We also learn that it isn’t always necessary to head all the way downtown for foodie fixes. The suburbs of Chicago are equally well suited to indulgence—my brother-in-law takes us to the suburb of Mount Prospect (35km from Chicago) for “America’s best ice cream” (according to Good Morning America). Capannari’s is open only in summer, and is full of locals waiting to sample their creamy delights. I can’t quite make up my mind between their rocky road, peach melba, black raspberry, 10 years aged vanilla or cookie dough, so I make the most of “The Flight”: four small scoops of whatever you please. From my old friend—and now Chicago veteran—Gaurang, we learn Chicago’s worst-kept secret: The best view of the Chicago skyline is from the Signature Lounge on the 96th floor of the John Hancock Center (it’s actually from the ladies room of the Signature Lounge!). We save ourselves from the long queue to go up the Sears Tower and the $20 entry. Instead, we have a couple of $8 bottles of Goose Island 312 and enjoy the view. The food is notoriously disappointing and overpriced, so we were warned against bothering with the restaurant on the 95th floor. The Lounge does a pleasant cheese platter (don’t miss the raspberry coulis) and a chunky guacamole with nacho chips.

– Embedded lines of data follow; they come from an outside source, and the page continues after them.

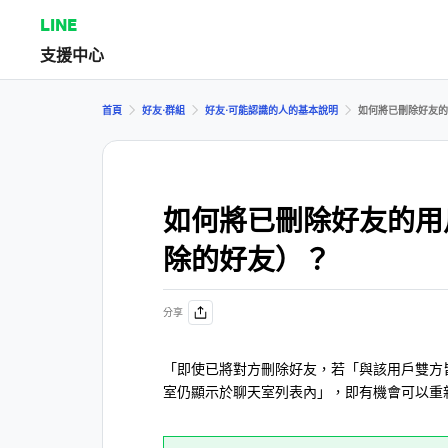
LINE
支援中心
首頁
好友⋅群組
好友⋅可能認識的人的基本說明
如何將已刪除好友的
如何將已刪除好友的用
除的好友）？
分享
「即使已將對方刪除好友，若「與該用戶雙方
室仍顯示於聊天室列表內」，即有機會可以重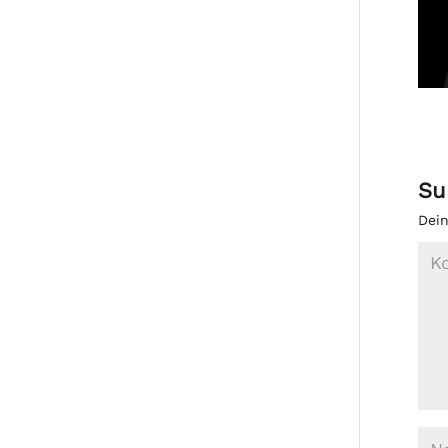
Su
Dein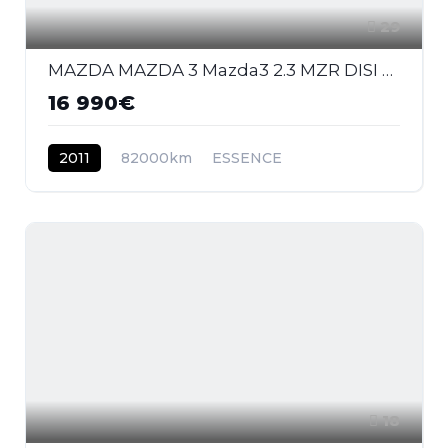
29
MAZDA MAZDA 3 Mazda3 2.3 MZR DISI Turbo - 260 2009 BERLINE MPS PHASE 1
16 990€
2011
82000km
ESSENCE
18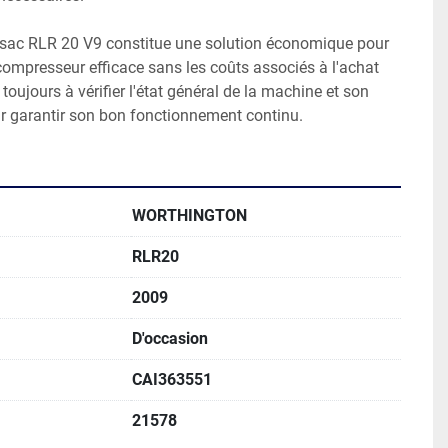
sac RLR 20 V9 constitue une solution économique pour 
ompresseur efficace sans les coûts associés à l'achat 
toujours à vérifier l'état général de la machine et son 
ur garantir son bon fonctionnement continu.
WORTHINGTON
RLR20
2009
D'occasion
CAI363551
21578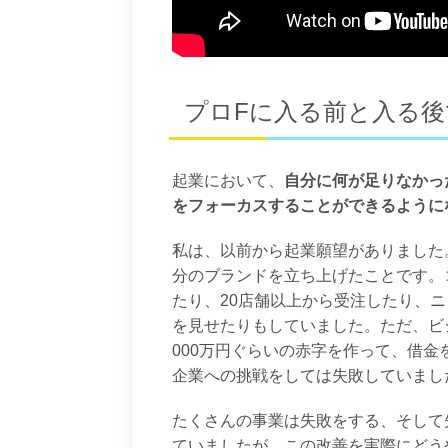
プロFに入る前と入る
起業において、
自分に何が足りなかっ
をフォーカスすることができるように
私は、以前から起業願望がありました
分のブランドを立ち上げたことです。
たり、20店舗以上から受注したり、
を見せたりもしていました。ただ、ビ
000万円ぐらいの赤字を作って、借
企業への挑戦をしては失敗していまし
たくさんの事業は失敗をする、そして
ていましたが、この改善を実際にどう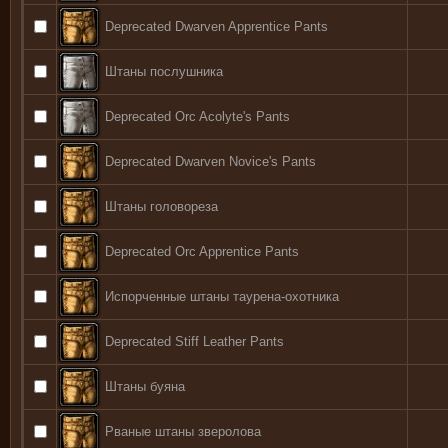
Deprecated Dwarven Apprentice Pants
Штаны послушника
Deprecated Orc Acolyte's Pants
Deprecated Dwarven Novice's Pants
Штаны головореза
Deprecated Orc Apprentice Pants
Испорченные штаны таурена-охотника
Deprecated Stiff Leather Pants
Штаны буяна
Рваные штаны зверолова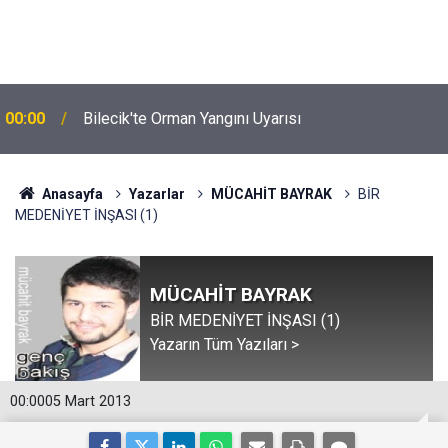
00:00
Bilecik'te Orman Yangını Uyarısı
Anasayfa
Yazarlar
MÜCAHİT BAYRAK
BİR
MEDENİYET İNŞASI (1)
MÜCAHİT BAYRAK
BİR MEDENİYET İNŞASI (1)
Yazarın Tüm Yazıları >
00:00
05 Mart 2013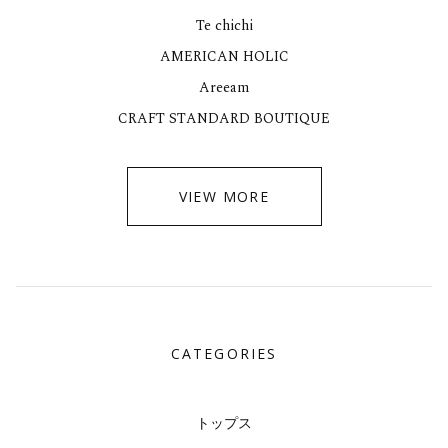
Te chichi
AMERICAN HOLIC
Areeam
CRAFT STANDARD BOUTIQUE
VIEW MORE
CATEGORIES
トップス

The final frontier for me was the “Italian Beef”. I was running low on Digene strips, so I couldn’t possibly do both Portillo’s and Al’s Beef. I decided to crowd-source suggestions from people I met randomly on the Metra, at airports and in museum queues. This actually worked better than a food tour—everyone has strong opinions about food in Chicago, and more importantly, they are more than eager to set you on the right path. Al’s won the poll, and how—they serve up a bulging sandwich with prime cuts of meat topped with sweet peppers and gravy and yet, miraculously, the sandwich doesn’t fall apart because the bread is almost made for the weight it has to carry and the liquid it has to soak. No surprises there, though—this is a city known for its design and architecture, after all.
Even after a week of indulgence, there are things left undone—Chinatown, an epic Chicago-style Sunday brunch, eating supersized burritos out of a truck, and of course, the Holy Grail of the Chicago food skyline, Alinea. To be honest, I did try for a reservation, two weeks in advance. The woman on the reservation line laughed for a good 2 minutes before politely saying “Sorry, ve aar booked owt.” Luckily, I have a visa that’s valid for 10 years.